Всего в Москве в 1908—1910 гг. состоялись три выставки «Золотого руна». На третьей, правда, участвовали только русские художники, в том числе и молодые авангардисты Машков, Кончаловский, Фальк. Состоявшиеся показы придали русской живописи мощный импульс к развитию. Благодаря сопоставлению внешних и внутренних, отечественных, творческих исканий были смело раздвинуты стеснявшие ее рамки. Надо признать только, что далеко не всеми новые направления в искусстве были встречены одобрительно. Трудно было обыкновенному русскому человеку смотреть на картины, в которых весь Божий мир вывернут наизнанку! Зеленые с лиловым женщины, фиолетовые мужчины, голубые мальчики, желтые небеса и синие деревья... «Что это — истеричное кривлянье или повальный психоз?» — недоумевали добропорядочные обыватели, не понимая, как им отнестись ко всем этим «уродливым» исканиям. Но этого тогда не понимали, а теперь вот готовы платить невероятные деньги и за желтые небеса, и за голубых мальчиков, и даже за безумно вырвавшийся крик.
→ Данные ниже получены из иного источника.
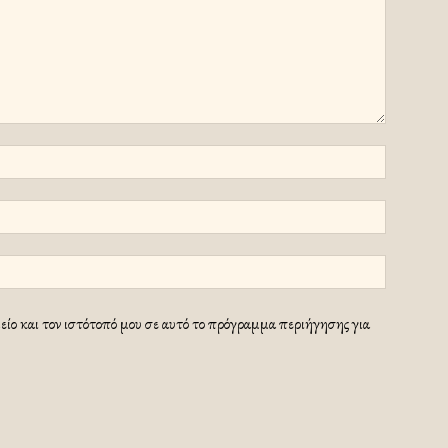
ίο και τον ιστότοπό μου σε αυτό το πρόγραμμα περιήγησης για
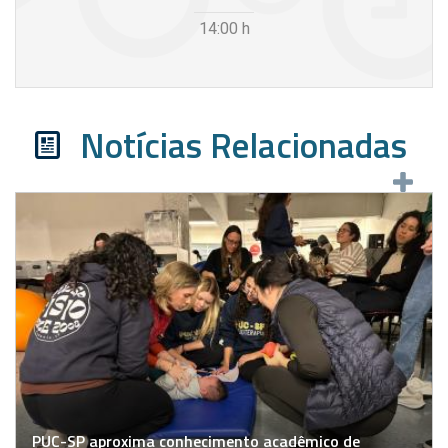
14:00
h
Notícias Relacionadas
PUC-SP aproxima conhecimento acadêmico de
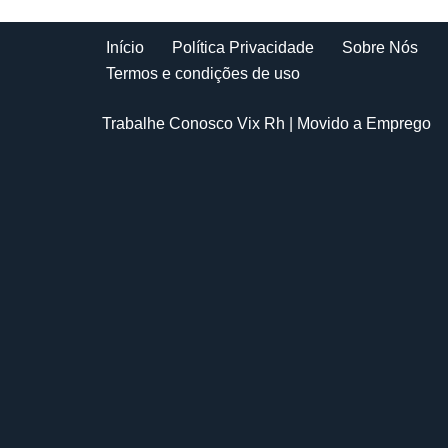
Início
Política Privacidade
Sobre Nós
Termos e condições de uso
Trabalhe Conosco Vix Rh
| Movido a
Emprego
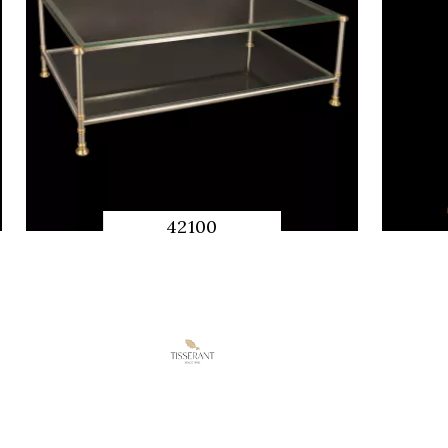
42100
QUICK
PREVIEW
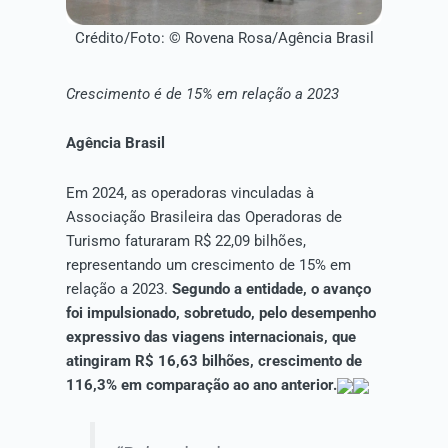
Crédito/Foto: © Rovena Rosa/Agência Brasil
Crescimento é de 15% em relação a 2023
Agência Brasil
Em 2024, as operadoras vinculadas à
Associação Brasileira das Operadoras de
Turismo faturaram R$ 22,09 bilhões,
representando um crescimento de 15% em
relação a 2023.
Segundo a entidade, o avanço
foi impulsionado, sobretudo, pelo desempenho
expressivo das viagens internacionais, que
atingiram R$ 16,63 bilhões, crescimento de
116,3% em comparação ao ano anterior.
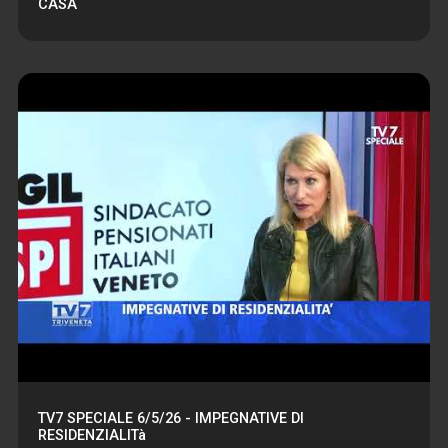
CASA
TV7 SPECIALE 6/5/26 - IMPEGNATIVE DI
RESIDENZIALITà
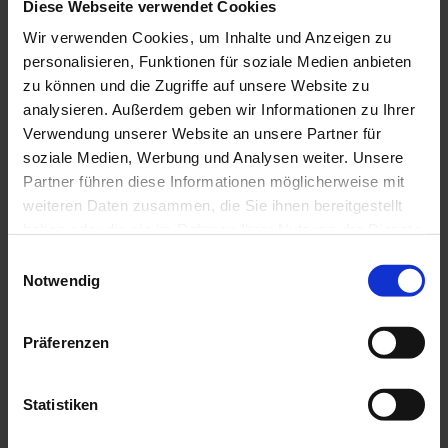
Diese Webseite verwendet Cookies
Wir verwenden Cookies, um Inhalte und Anzeigen zu
personalisieren, Funktionen für soziale Medien anbieten
zu können und die Zugriffe auf unsere Website zu
analysieren. Außerdem geben wir Informationen zu Ihrer
Verwendung unserer Website an unsere Partner für
Flächen zur Extensivierung im Einzugsgebiet Muttelsee
soziale Medien, Werbung und Analysen weiter. Unsere
Limnologie
Partner führen diese Informationen möglicherweise mit
weiteren Daten zusammen, die Sie ihnen bereitgestellt
haben oder die sie im Rahmen Ihrer Nutzung der Dienste
Phosphorwerte
gesammelt haben.
Einwilligungsauswahl
Notwendig
Präferenzen
Statistiken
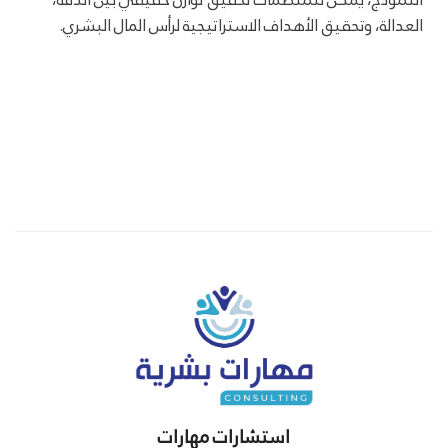
العدالة، وتحقيق الأهداف الاستراتيجية لرأس المال البشري.
استشارات مهارات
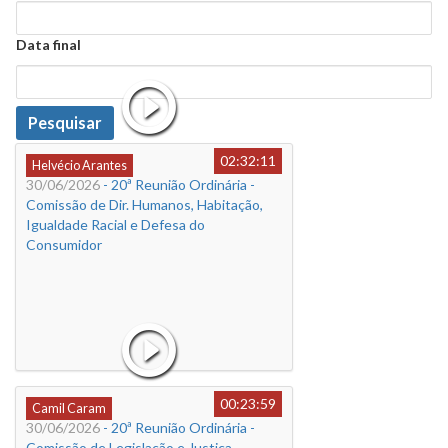
Data
Data final
Data
Pesquisar
02:32:11
Helvécio Arantes
30/06/2026
- 20ª Reunião Ordinária -
Comissão de Dir. Humanos, Habitação,
Igualdade Racial e Defesa do
Consumidor
00:23:59
Camil Caram
30/06/2026
- 20ª Reunião Ordinária -
Comissão de Legislação e Justiça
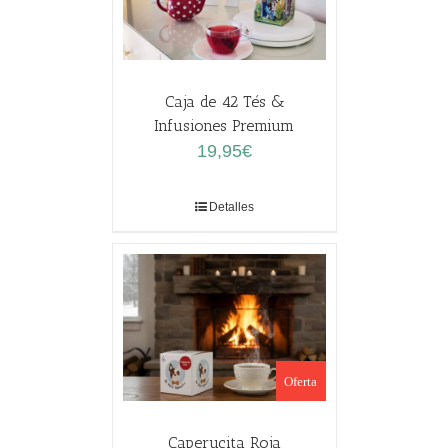
Caja de 42 Tés &
Infusiones Premium
19,95
€
Detalles
Oferta
Caperucita Roja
В устройстве выставок «Золотого руна» была и большая заслуга Мерсеро. Он выступал посредником между своими соотечественниками и Рябушинским. Работа, видимо, не всегда шла у них гладко, так что не знавшему до того ни одного русского слова французу пришлось овладеть в совершенстве всякими непечатными ругательствами. Еще одним «драгоценным» его приобретением, с которым он вернулся во Францию, была супруга, сестра жены одного московского чиновника. Собственно, француз как раз и влюбился в эту жену, предложив ей убежать с ним от мужа в Париж. Та, не очень долго раздумывая, согласилась, но план поправила. «Без заграничного паспорта, — сказала она поэту, — убежать нельзя. И вот что мы сделаем. Ты женишься на мой сестре, она получит паспорт, а я приду вас провожать. В последний момент в вагон войду я, а сестра останется». На том и порешив, сыграли пышную свадьбу. Возлюбленная Мерсеро, как и было условлено, пришла на вокзал, но в нужный момент в вагон не вошла, а только помахала платочком. Так и уехал поэт с законной супругой, не слишком красивой и не знавшей к тому же ни одного французского слова. Кто тут кого обманул — не сразу и скажешь. Приехав во Францию, новоиспеченная мадам Мерсеро пришла в ужас. «Ну и ну, — разочарованно выдохнула она, — да у вас тут поэты живут хуже, чем у нас приказчики!»…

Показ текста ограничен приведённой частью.